Google I/O Puts Gemini 3.5 Flash, Gemini Omni, and AI-First Design at Center Stage

Gemini 3.5 Flash and Gemini Omni model headline AI upgrades

At the heart of Google I/O 2026 were new flagship models: Gemini 3.5 Flash and the Gemini Omni model. Gemini 3.5 Flash, which quietly appeared for some users earlier as “Gemini 3 Fast,” finally received a formal on-stage debut, positioned as a lean, high-speed model for everyday queries and agentic workflows. Alongside it, Google spotlighted Gemini Omni as the next-generation multimodal system, designed to unify text, image, and video generation within a single architecture. Already rolling out across Google Flow and the Gemini app, Omni is central to Google’s push toward richer, more graphical answers in experiences like the upgraded Google Search bar. While Gemini 3.5 Pro stayed in the background with only hints of what is “coming soon,” Omni and Flash clearly framed Google’s strategy: a spectrum of Gemini capabilities optimized for latency, creativity, and deeply integrated assistant-style behavior.

A redesigned Gemini interface and AI woven into everyday apps

Google’s software story at Google I/O 2026 centered on how Gemini shows up in the products people already use. The Gemini app received what Google called a complete redesign, built in a new visual language known as Neural Expressive. The refreshed UI abandons the traditional wall of text, instead streaming responses in segments with supporting graphics and imagery, similar to Google’s Generative UI experiments. Gemini Live allows users to fluidly switch between typing and speaking, pause the microphone mid-thought, and rely on improved language and dialect support. Across Chrome and Workspace, Gemini becomes more visible and more agentic, surfacing as upgraded search experiences and in-app copilots. Google Flow, now backed by Omni Flash, evolves into a fuller creative studio for video, while the new Pics image tool taps Nano Banana to generate or edit visuals. The throughline is clear: generative, multimodal responses are the default, not the exception.

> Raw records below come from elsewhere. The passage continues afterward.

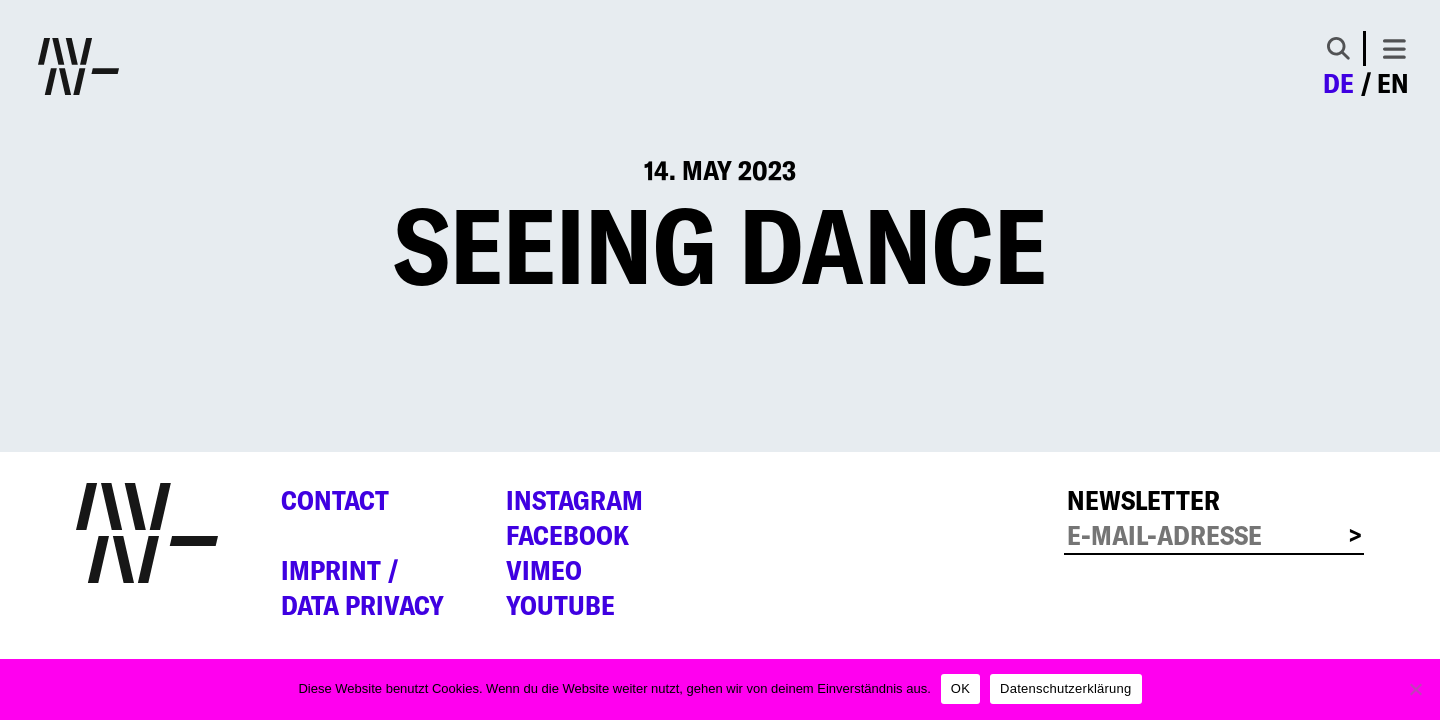 The width and height of the screenshot is (1440, 720). I want to click on Contact, so click(335, 500).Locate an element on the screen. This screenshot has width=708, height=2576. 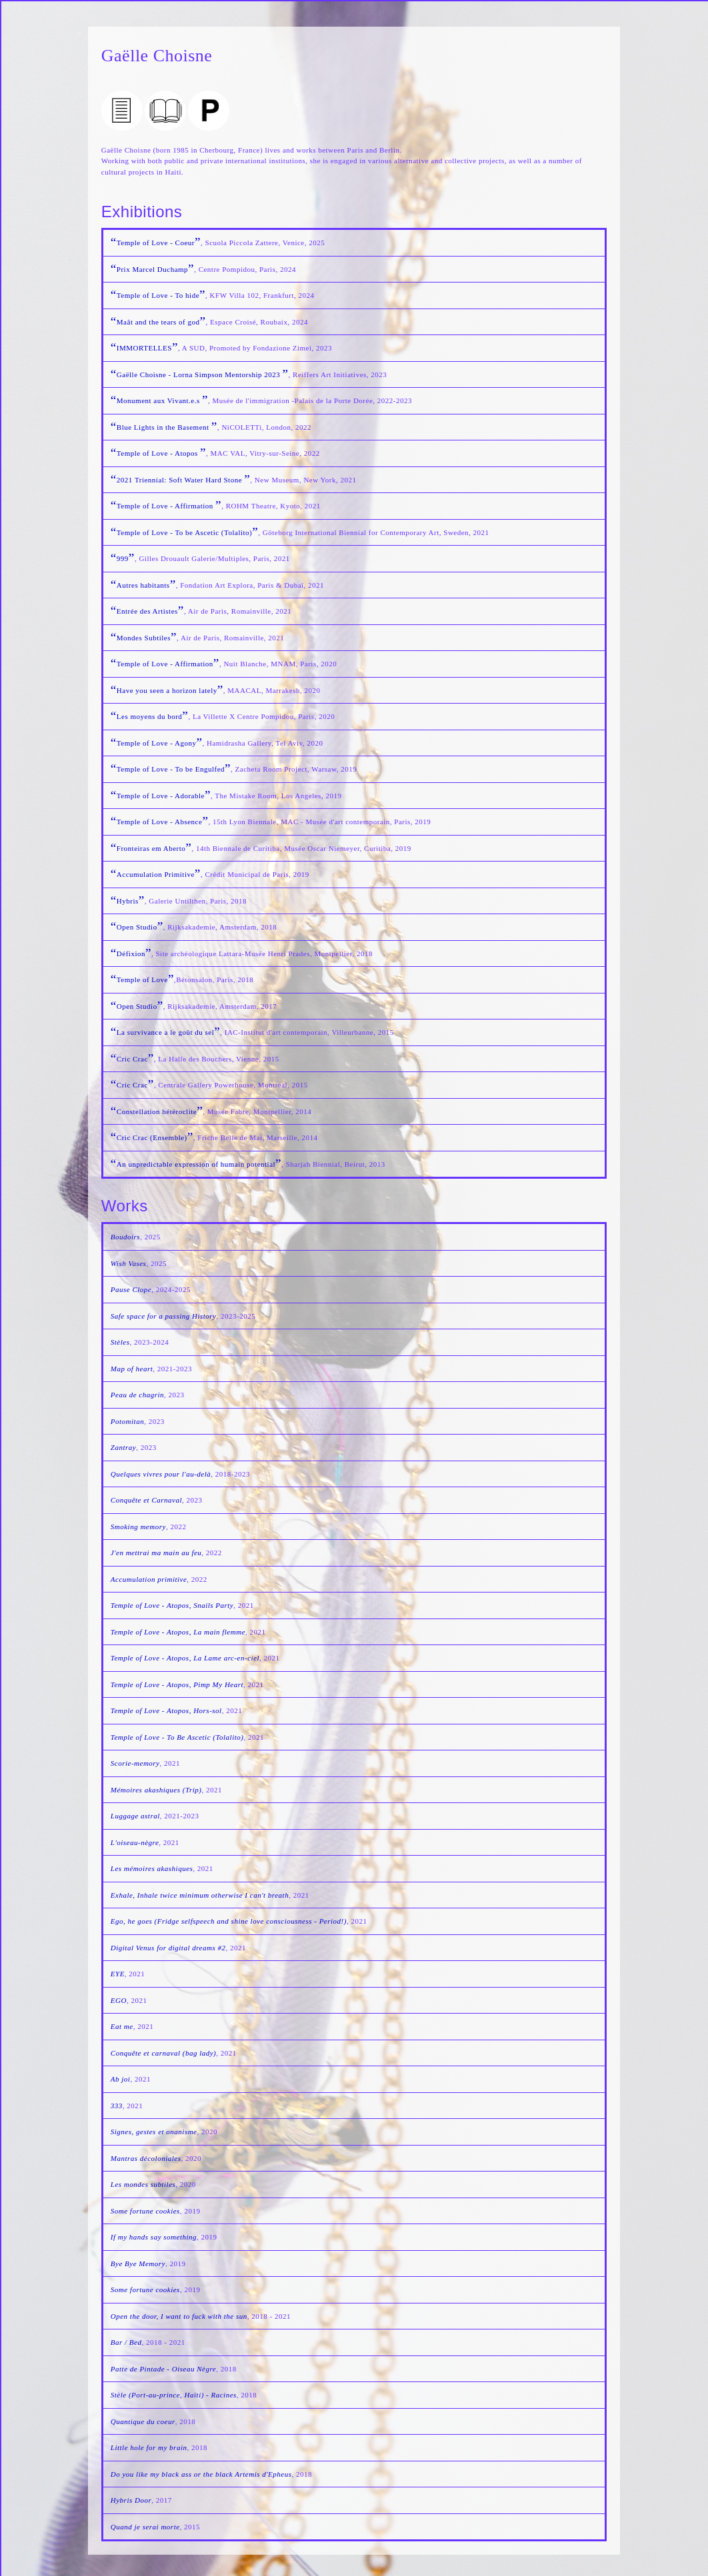
EGO is located at coordinates (119, 2000).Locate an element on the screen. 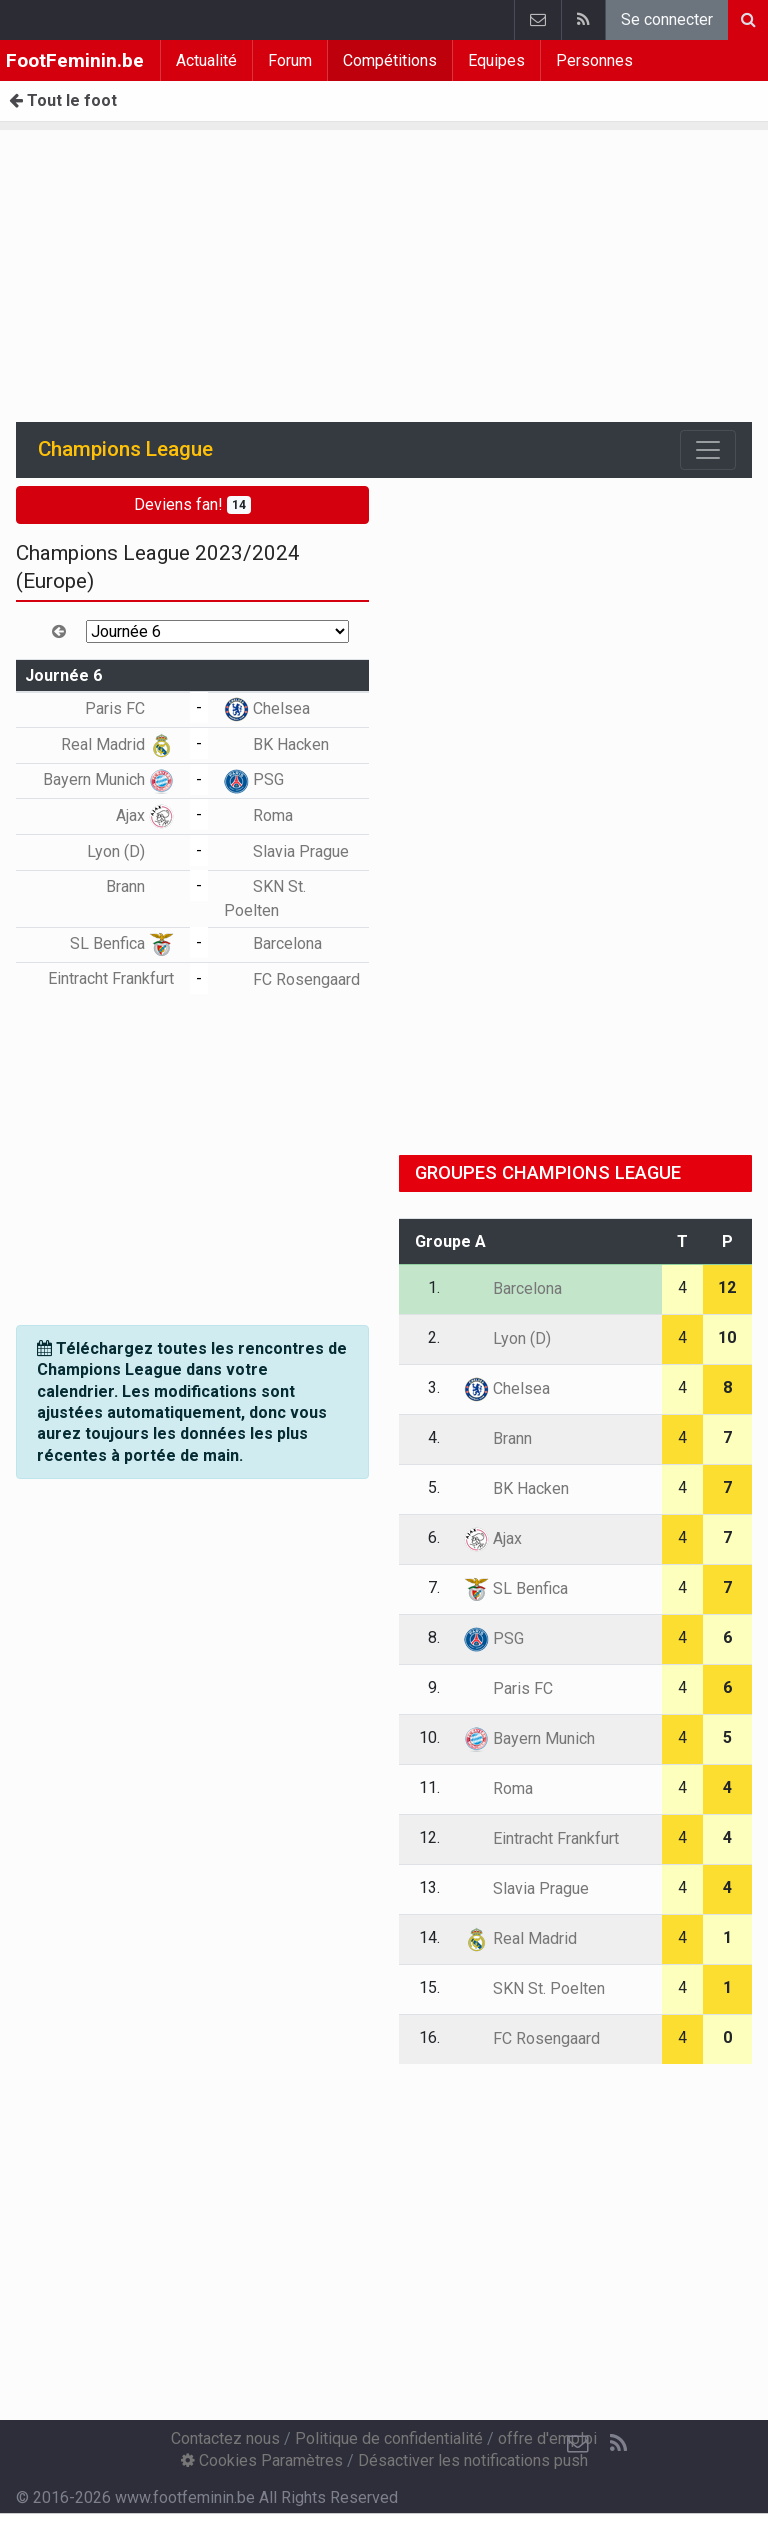 The height and width of the screenshot is (2524, 768). [RSS Feed] is located at coordinates (618, 2444).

Spark, AI Studio, and new web tools empower developers

Developers were given a prominent role in the keynote, with Google rolling out fresh tools to build, test, and ship AI-powered experiences. The Gemini desktop app introduced Spark, an agent mode that can work with local folders, connectors, and skills, hinting at a future where developers orchestrate complex workflows through AI rather than manual scripting. Google AI Studio is set to gain a dedicated mobile app, letting creators prototype prompts and even write code from their phones. On the web side, Modern Web Guidance, currently in preview, offers patterns and resources to steer coding agents as they build sites, while new Chrome DevTools for agents aim to streamline debugging and diagnostics. WebMCP, now available, lets developers turn existing pages into agent toolkits with more autonomy. These moves collectively signal a push to make agentic development mainstream, not just an experimental niche.

Google I/O Puts Gemini 3.5 Flash, Gemini Omni, and AI-First Design at Center Stage

Android XR, smart glasses, and AI for science expand Gemini’s reach

Beyond phones and laptops, Google I/O 2026 showcased how Gemini will inhabit new form factors and domains. Samsung’s Android XR glasses, built in partnership with Warby Parker and Gentle Monster, offered a first consumer-ready glimpse of intelligent eyewear, with multiple styles targeting different tastes and budgets. Google also confirmed its first audio-based smart glasses arriving in the fall, delivering private Gemini assistance through spoken responses rather than screens. On stage, Google demonstrated AI glasses recognizing a scene, playing music, and guiding a coffee order via DoorDash while the user’s phone stayed in their pocket. In parallel, Google unveiled Gemini for Science, a research-focused initiative using AI tools to track scientific literature, summarize new findings, and build digital twins of Earth for climate and weather simulations. From wearables to scientific discovery, Gemini is positioned as both a personal assistant and an engine for large-scale insight.